The Railroads have been aware of the health issues associated with vibration and poorly designed and maintained locomotive cab seats since 1972. In that year, a study entitled “Human Factors Survey of Locomotive Cabs” was released on behalf of the Federal Rail Administration (“FRA”). That study indicated that the seats being used in a number of locomotives cabs were insufficient and that major design changes were required to provide comfort and reduce fatigue. Concerning cab vibration, the report indicated “The conditions of vibration, to which the engineer is exposed, should be measured as a first step in surveying the environmental conditions in the cab.”
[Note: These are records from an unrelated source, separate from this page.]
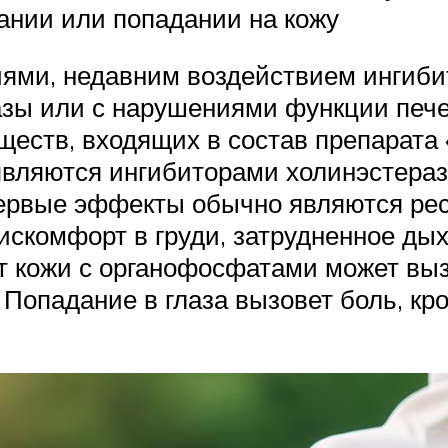
ании или попадании на кожу
ями, недавним воздействием ингиби
зы или с нарушениями функции пече
еств, входящих в состав препарата 
вляются ингибиторами холинэстеразы
первые эффекты обычно являются ре
искомфорт в груди, затрудненное ды
кт кожи с органофосфатами может вы
опадание в глаза вызовет боль, кров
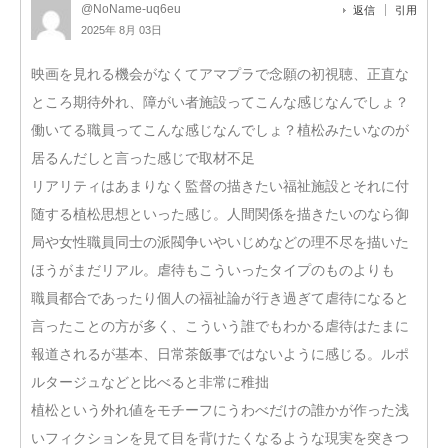
@NoName-uq6eu
返信
引用
2025年 8月 03日
映画を見れる機会がなくてアマプラで念願の初視聴、正直な
ところ期待外れ、障がい者施設ってこんな感じなんでしょ？
働いてる職員ってこんな感じなんでしょ？植松みたいなのが
居るんだしと言った感じで取材不足
リアリティはあまりなく監督の描きたい福祉施設とそれに付
随する植松思想といった感じ。人間関係を描きたいのなら御
局や女性職員同士の派閥争いやいじめなどの理不尽を描いた
ほうがまだリアル。虐待もこういったタイプのものよりも
職員都合であったり個人の福祉論が行き過ぎて虐待になると
言ったことの方が多く、こういう誰でもわかる虐待はたまに
報道されるが基本、日常茶飯事ではないように感じる。ルポ
ルタージュなどと比べると非常に稚拙
植松という外れ値をモチーフにうわべだけの誰かが作った浅
いフィクションを見て目を背けたくなるような現実を突きつ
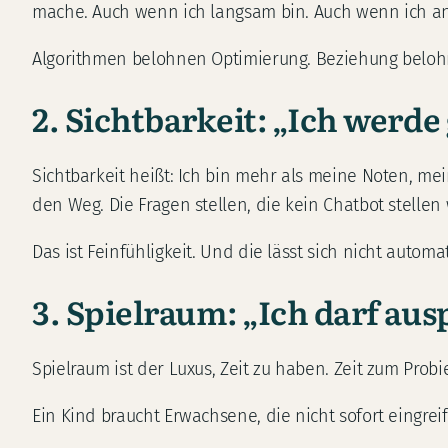
mache. Auch wenn ich langsam bin. Auch wenn ich an
Algorithmen belohnen Optimierung. Beziehung belohn
2. Sichtbarkeit: „Ich werde
Sichtbarkeit heißt: Ich bin mehr als meine Noten, me
den Weg. Die Fragen stellen, die kein Chatbot stellen
Das ist Feinfühligkeit. Und die lässt sich nicht automat
3. Spielraum: „Ich darf aus
Spielraum ist der Luxus, Zeit zu haben. Zeit zum Pro
Ein Kind braucht Erwachsene, die nicht sofort eingreife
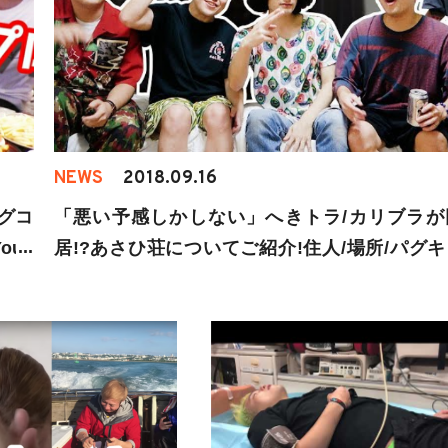
NEWS
2018.09.16
グコ
「悪い予感しかしない」へきトラ/カリブラが
ouT
居!?あさひ荘についてご紹介!住人/場所/パグキ
こす
の行方についても!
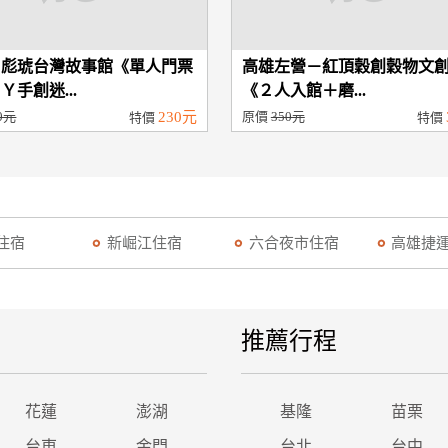
－彪琥台灣故事館《單人門票
高雄左營－紅頂穀創穀物文
Ｙ手創迷...
《２人入館＋磨...
0元
230元
原價
350元
特價
特價
住宿
新崛江住宿
六合夜市住宿
高雄捷
推薦行程
花蓮
澎湖
基隆
苗栗
台東
金門
台北
台中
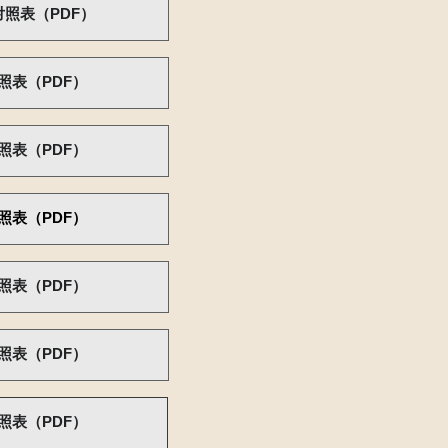
対照表（PDF）
照表（PDF）
照表（PDF）
照表（PDF）
照表（PDF）
照表（PDF）
照表（PDF）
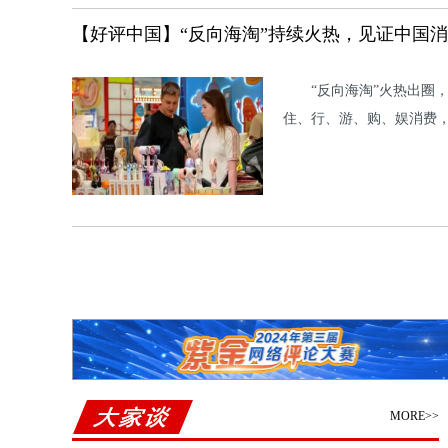
【好评中国】“反向海淘”持续火热，见证中国
“反向海淘”火热出圈
住、行、游、购、娱消费
MORE>>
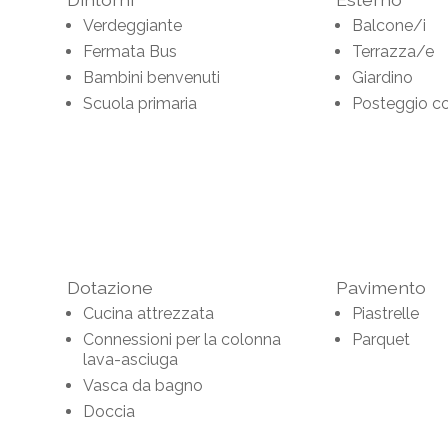
Verdeggiante
Balcone/i
Fermata Bus
Terrazza/e
Bambini benvenuti
Giardino
Scuola primaria
Posteggio c
Dotazione
Pavimento
Cucina attrezzata
Piastrelle
Connessioni per la colonna
Parquet
lava-asciuga
Vasca da bagno
Doccia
In 1995, the FRA issued a report entitled “Human Factors Guidelines for the Evaluation of the Locomotive Cab” that set-forth a laundry list of recommendations that would improve the design of locomotive cab seats. With regard to the issue of vibration, the report indicated as follows with regard to vibration “Muscles are used to overcome vibration effects on the body. This can produce fatigue and overuse syndromes, depending on the effort required and length of exposure.” Despite being aware of this information, the Railroads continued to use poorly designed and maintained seats in their locomotive cabs. The Railroads also failed to make any effort to test their locomotives for cab vibration. These failures have put their employees at an increased risk for the development of serious neck, back and shoulder injuries.